Nahbarkeit und Dialog seien Köhler zentrale Anliege gewesen, teilte Bundestagspräsidentin Bärbel Bas in einem Kondolenzschreiben mit. "Wer mit ihm sprach, spürte, dass er es ernst damit meinte." Zugleich würdigte sie sein Engagement gegen den Klimawandel und in Afrika.

Innenministerin Nancy Faeser (SPD) hob die Bürgernähe Köhlers und sein feines Gespür für die Anliegen der Bürgerinnen und Bürger und Sorgen hervor. Vizekanzler Robert Habeck (Grüne) nannte Köhlers "Einsatz für soziale Gerechtigkeit und internationale Verantwortung auch über sein Amt hinaus – insbesondere für Afrika und eine gerechte Weltwirtschaft" sein Vermächtnis.

Lindner lobt Köhlers Wirtschaftspolitik

FDP-Chef Christian Lindner lobte Köhlers Blick auf die Wirtschaftspolitik. Er sei für freien Welthandel und sichere Handelswege eingetreten. "Damals wurde er dafür diffamiert. Heute erkennen wir seine Weitsicht", sagte Lindner. 

Bayerns Ministerpräsident Markus Söder erklärt auf der Plattform, dass die Nachricht vom Tode Köhlers sehr betroffen mache: "Horst Köhler zeichnete sich durch Seriösität, hohe Empathie und Klarheit aus. Er war stets ehrlich und ehrenwert und dabei nicht immer bequem. Aber er hatte stets das Beste für Land und Menschen im Blick. Unsere Gedanken sind in diesen schweren Stunden der Trauer bei seiner Familie und allen Angehörigen."

Auf internationaler Ebene befasste sich Köhler vor allem mit Afrika, schon als IWF-Chef und noch mehr anschließend als Bundespräsident.

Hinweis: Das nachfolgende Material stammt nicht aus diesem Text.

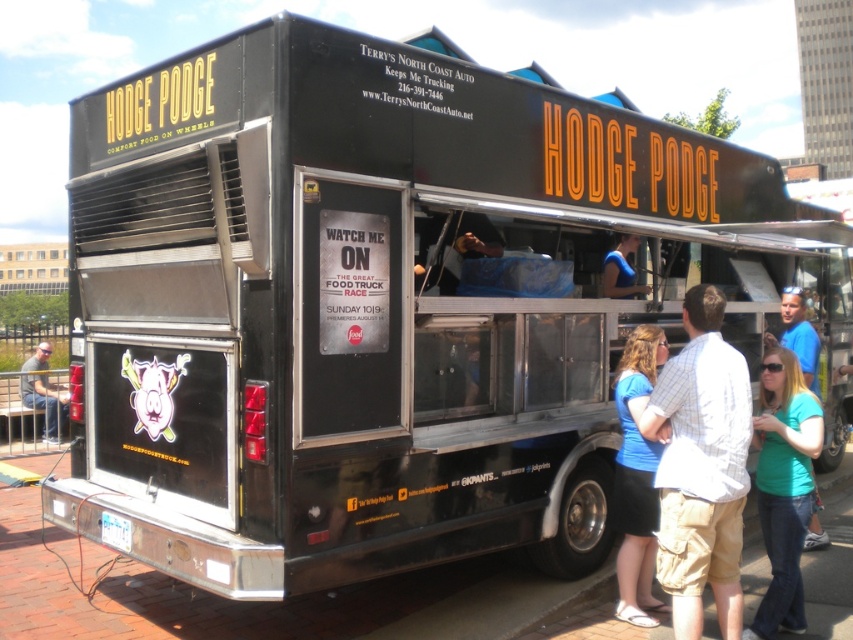 Does light blue shirt at center have a greater height compared to blue cotton shirt at center?

No.

Is light blue shirt at center further to camera compared to blue cotton shirt at center?

No, it is in front of blue cotton shirt at center.

Who is more forward, (676, 413) or (641, 561)?

Positioned in front is point (676, 413).

Find the location of a particular element. The image size is (853, 640). light blue shirt at center is located at coordinates (701, 467).

Who is positioned more to the right, matte gray shirt at lower left or blue fabric shirt at center?

blue fabric shirt at center is more to the right.

Is point (25, 362) closer to camera compared to point (613, 296)?

No, (25, 362) is further to viewer.

Locate an element on the screen. matte gray shirt at lower left is located at coordinates (44, 394).

You are a GUI agent. You are given a task and a screenshot of the screen. Output one action in this format:
    pyautogui.click(x=<x>, y=<y>)
    Task: Click on the matte gray shirt at lower left
    Image resolution: width=853 pixels, height=640 pixels.
    Given the screenshot: What is the action you would take?
    click(x=44, y=394)

Which is below, blue cotton shirt at center or teal shirt at center?

Positioned lower is blue cotton shirt at center.

Does blue cotton shirt at center have a larger size compared to teal shirt at center?

No, blue cotton shirt at center is not bigger than teal shirt at center.

What do you see at coordinates (636, 477) in the screenshot?
I see `blue cotton shirt at center` at bounding box center [636, 477].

Beharrlich warb er für eine gleichberechtigte Partnerschaft mit dem Nachbarkontinent. Diesem blieb er auch nach seinem Ausscheiden aus dem höchsten Staatsamt treu – unter anderem als UN-Sonderbeauftragter für den Westsahara-Konflikt von 2017 bis 2019. 

Zu aktuellen innenpolitischen Fragen äußerte sich Köhler nach seinem Rücktritt so gut wie nicht mehr. Dass ihm der Klimaschutz ein wichtiges Anliegen war, zeigte er 2021, als er die Schirmherrschaft für den ersten bundesweiten Bürgerrat für Klimapolitik übernahm.